Hashids is a small open-source library that generates short, unique, non-sequential ids from numbers. We will be using the Java implementation. Hashids is very small so you can use it directly or write your own wrapper class.

public class HashIds {
    /*
     *  The salt is important so that your ids cannot be guessed.
     *  If you used a default hash an attacker could generate all possible ids
     *  which defeats the purpose of obfuscating the ids and making them non sequential.
     */
    private static final Hashids hashids = new Hashids("Your Salt Here", 3);

    public static String encode(long... ids) {
        return hashids.encode(ids);
    }

    public static long[] decodeArray(String hash) {
        return hashids.decode(hash);
    }

    public static long decode(String hash) {
        return hashids.decode(hash)[0];
    }
}

HashIds with Undertow

Let's look at an example reusing some code from our Query and Path Parameters in Undertow post.
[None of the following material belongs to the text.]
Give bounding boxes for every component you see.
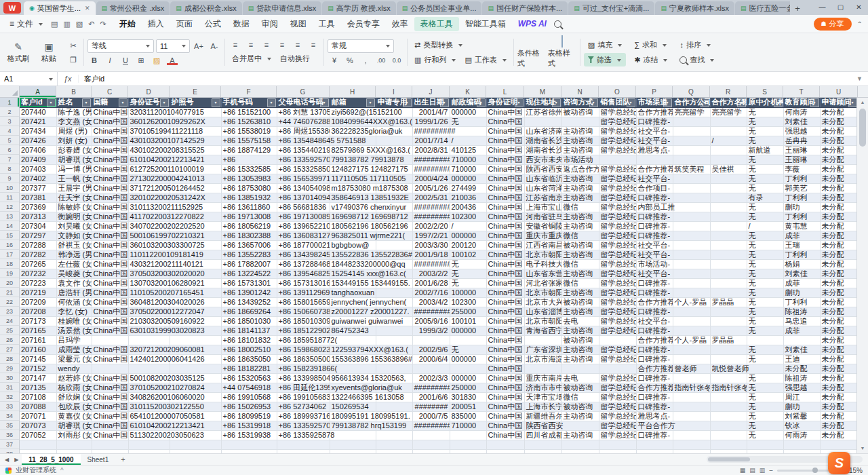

Another live example can be found at https://www.deckhandhq.com/offers/west-marine-tech-baseball-hat-gray/kE7B. The final path is an id encoded with Hashids.

/*
 * It's useful to create helpers for params you know you will use over and over.
 * It will reduce boilerpalte, typos, and ensure you use common defaults.
 * You could even add validation at this step if you wanted.
 */
private static Long userId(HttpServerExchange exchange) {
    return Exchange.pathParams()
                   .pathParam(exchange, "userId")
                   .map(HashIds::decode)
                   .orElse(null);
}

private static void obfuscatedIdRoute(HttpServerExchange exchange) {
    // Using the above helper
    Long userId = ParametersServer.userId(exchange);
    // This is just to show the raw value.
    String rawUserIdParam = Exchange.pathParams()
                                    .pathParam(exchange, "userId")
                                    .orElse(null);
    Exchange.body().sendText(exchange, "UserId: " + userId + " hashed: " + rawUserIdParam);
}

private static final HttpHandler ROUTES = new RoutingHandler()
    .get("/hello", ParametersServer::queryParam)
    .get("/hello/{name}/{num}", ParametersServer::pathParam)
    .get("/users/{userId}", ParametersServer::obfuscatedIdRoute)
;

public static void main(String[] args) {
    // Just some examples for obfuscated parameters.
    LongStream.range(100_000_000, 100_000_003).forEach( id -> {
       log.debug("id: " + id + " hashed: " + HashIds.encode(id));
    });
    SimpleServer server = SimpleServer.simpleServer(ROUTES);
    server.start();
}

2017-03-19 14:05:18.587 [main] DEBUG c.s.e.u.parameters.ParametersServer - id: 100000000 hashed: EQejyW
2017-03-19 14:05:18.594 [main] DEBUG c.s.e.u.parameters.ParametersServer - id: 100000001 hashed: oYa86m
2017-03-19 14:05:18.594 [main] DEBUG c.s.e.u.parameters.ParametersServer - id: 100000002 hashed: KQzREN
2017-03-19 14:05:18.872 [main] DEBUG c.s.common.undertow.SimpleServer - ListenerInfo{protcol='http', address=/0:0:0:0:0:0:0:0:8080, sslContext=null}

curl localhost:8080/users/EQejyW
UserId: 100000000 hashed: EQejyW

curl localhost:8080/users/oYa86m
UserId: 100000001 hashed: oYa86m

curl localhost:8080/users/KQzREN
UserId: 100000002 hashed: KQzREN

Success! We can now obfuscate our ids fairly well and keep them shorter without much effort.